/lerobot-upload-dataset

🤗 LeRobot: End-to-end Learning for Real-World Robotics in Pytorch

Primary LanguagePythonApache License 2.0Apache-2.0

Add a new dataset

To add a dataset to the hub, you need to login using a write-access token, which can be generated from the Hugging Face settings:

huggingface-cli login --token ${HUGGINGFACE_TOKEN} --add-to-git-credential

Also install the ffmpeg encoder with the libx264 codecs. Do not install it with apt install, try conda install -c conda-forge ffmpeg.

Then point to your raw dataset folder (e.g. data/aloha_static_pingpong_test_raw), and push your dataset to the hub with:

python lerobot/scripts/push_dataset_to_hub.py \
--raw-dir /path/to/original/dataset
--raw-format <format name>
--repo-id <use_id/user_name>
--local-dir </a/path/user_id/user_name>
--push-to-hub <0 if you dont want upload the dataset, 1 otherwise>
--force-override <0 if you want to override previous converted dataset, 1 otherwise>
--num-workers <choose a smaller number if the computer crashes>

See python lerobot/scripts/push_dataset_to_hub.py --help for more instructions.

If your dataset format is not supported, implement your own in lerobot/common/datasets/push_dataset_to_hub/${raw_format}_format.py by copying examples like pusht_zarr, umi_zarr, aloha_hdf5, or xarm_pkl. And then add the format name in push_dataset_to_hub.py here.

An example that transfers our LMDB dataset to LeRobot format

First, install lmdb with pip install lmdb.

Then download the lmdb dataset of Calvin. I use HF-Mirror to download it. You can set the environment variable export HF_ENDPOINT=https://hf-mirror.com to avoid the connection problem in some regions.

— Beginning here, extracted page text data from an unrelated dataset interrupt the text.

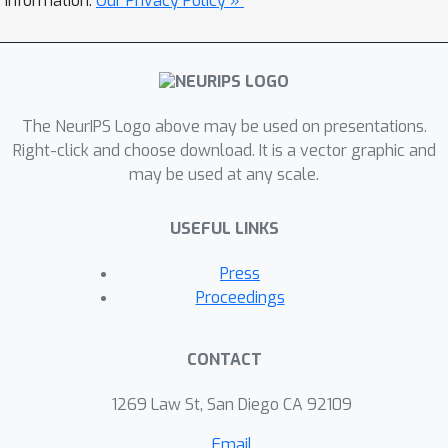
information.
Our Privacy Policy »
The NeurIPS Logo above may be used on presentations.
Right-click and choose download. It is a vector graphic and
may be used at any scale.
USEFUL LINKS
Press
Proceedings
CONTACT
1269 Law St, San Diego CA 92109
Email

apt install git-lfs aria2 curl
wget https://hf-mirror.com/hfd/hfd.sh
chmod a+x hfd.sh
./hfd.sh StarCycle/calvin_lmdb --dataset --tool aria2c -x 9

Now move the modified lmdb_format.py and push_dataset_to_hub.py to specific locations (I have done that), and run:

python lerobot/scripts/push_dataset_to_hub.py  --raw-dir path/to/lmdb/folder --raw-format lmdb --repo-id StarCycle/test --local-dir StarCycle/test --push-to-hub 0 --force-override 1

HuggingFace does not accept file number more than 10, but calvin has more episodes than that. To satisfy their requirements, I save 100 episodes in an mp4 file.